书店在巷子深处,七拐八拐,很难找到。巷子外屋宇丛生,高楼林立,巷子里冷冷清清,偶尔有两三只猫,眯着眼蹲在空调外机上。
这家书店有很多年,发黄的木招牌写着“蜘蛛”两个字。陈钩每隔段时间,就会穿过半个城市,来这里淘书。
老板对他不冷不热,好像认识,好像不熟。陈钩喜欢这种距离感,老板从不主动打招呼,只有他主动问老板,有没有哪方面书的时候,老板才会说两句。
“老板,有没有天文史方面的书?”
陈钩没有听见老板回话。刚才还在书柜间的老板,一转眼不见了。书店虽小,但是到处塞满书。书架重重叠叠,遮蔽视线。陈钩转了几圈,有点发懵,不知道自己在什么类型的书中间。
这时老板的声音从书店深处传来。
“天文史方面的书在最里面,你看见右手边那个门没有?打开门一直走,最深处就是。”
“好,谢谢老板,我去看看。”
陈钩从来没进过书店的小房间,钻进门,陈钩发现里面像堆放旧书的仓库。
一些书封散开的书,横在书架上,有些书纸页发黄,好像被水泡过。
陈钩继续往里走,绕过两排书架。书架上的书,从印刷品变成线装本。空气中油墨味儿很淡,取而代之的是陈腐的朽木味道。
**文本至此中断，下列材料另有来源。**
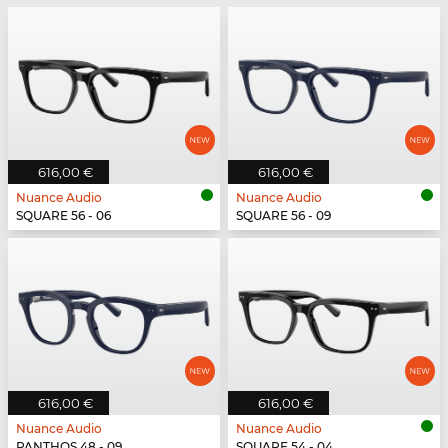
616,00 €
616,00 €
Nuance Audio
Nuance Audio
SQUARE 56 - 06
SQUARE 56 - 09
616,00 €
616,00 €
Nuance Audio
Nuance Audio
PANTHOS 48 - 09
SQUARE 54 - 04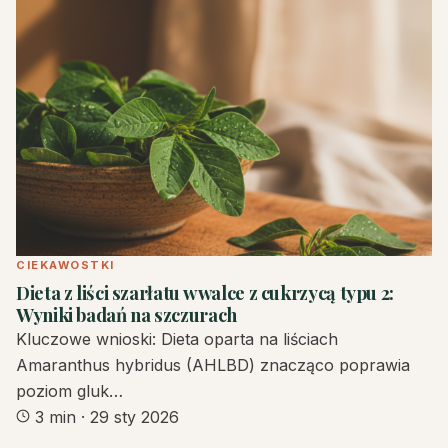
CIEKAWOSTKI
Dieta z liści szarłatu w walce z cukrzycą typu 2:
Wyniki badań na szczurach
Kluczowe wnioski: Dieta oparta na liściach
Amaranthus hybridus (AHLBD) znacząco poprawia
poziom gluk…
3 min
·
29 sty 2026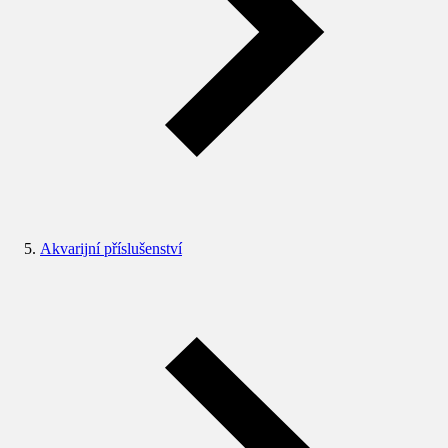
Akvarijní příslušenství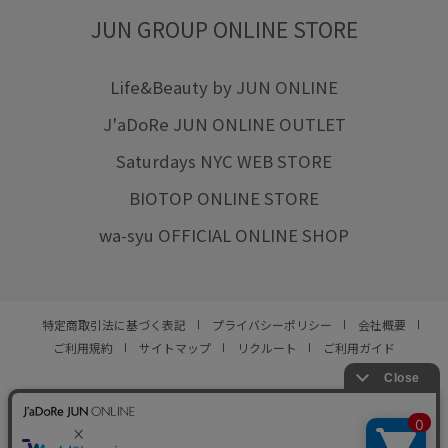
JUN GROUP ONLINE STORE
Life&Beauty by JUN ONLINE
J'aDoRe JUN ONLINE OUTLET
Saturdays NYC WEB STORE
BIOTOP ONLINE STORE
wa-syu OFFICIAL ONLINE SHOP
特定商取引法に基づく表記
プライバシーポリシー
会社概要
ご利用規約
サイトマップ
リクルート
ご利用ガイド
YOU ARE CULTURE.
© JUN CO.,LTD. ALL RIGHTS RESERVED.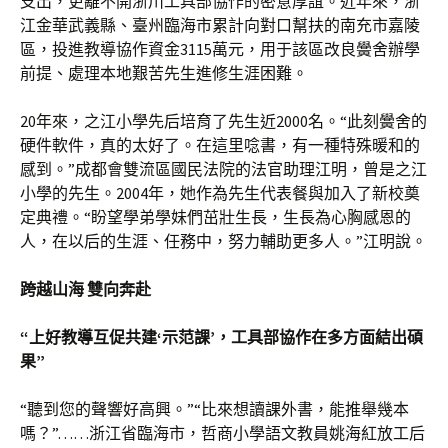
支出，更離不開浙川工具部協作的密意厚誼。近年來，浙
江金華武義縣、臺州臨海市累計向對口幫扶的南充市嘉陵
區，投進教導協作資金3115萬元，用于該區改良黌舍辦學
前提、處理本地艱苦先生進修生涯困難。
20年來，之江小學先后培育了先生近2000名。“此刻黌舍的
硬件軟件，真的太好了。在這里唸書，有一種特殊暖和的
感到。”成都會雙流區國民法院的法官助理江明，曾是之江
小學的先生。2004年，她作為先生代表餐與加入了新校奠
定典禮。“盼望學弟學妹們茁壯生長，生長為心胸感恩的
人，在以后的生涯、任務中，努力輔助更多人。”江明說。
跨越山海 雙向奔赴
“上好教導互促共建‘示范課’，工具部協作在多方面結出碩
果”
“聽到您的聲響好高興。”“比來想讀課外書，能推舉幾本
嗎？”……浙江省臨海市，哲商小學語文教員姚海紅放工后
陈钩不敢往里走了,架子上陈列的不再是书,而是装书的匣子。匣子上没有标签,像一块块砖垒在书架上。陈钩不太确定,自己是不是来对了地方。他看见一个架子上塞着白手套,抽出发现只有一只。陈钩迟疑地戴在手上,转过几个书架,又发现另一只。两只都戴好,陈钩有了一点安全感。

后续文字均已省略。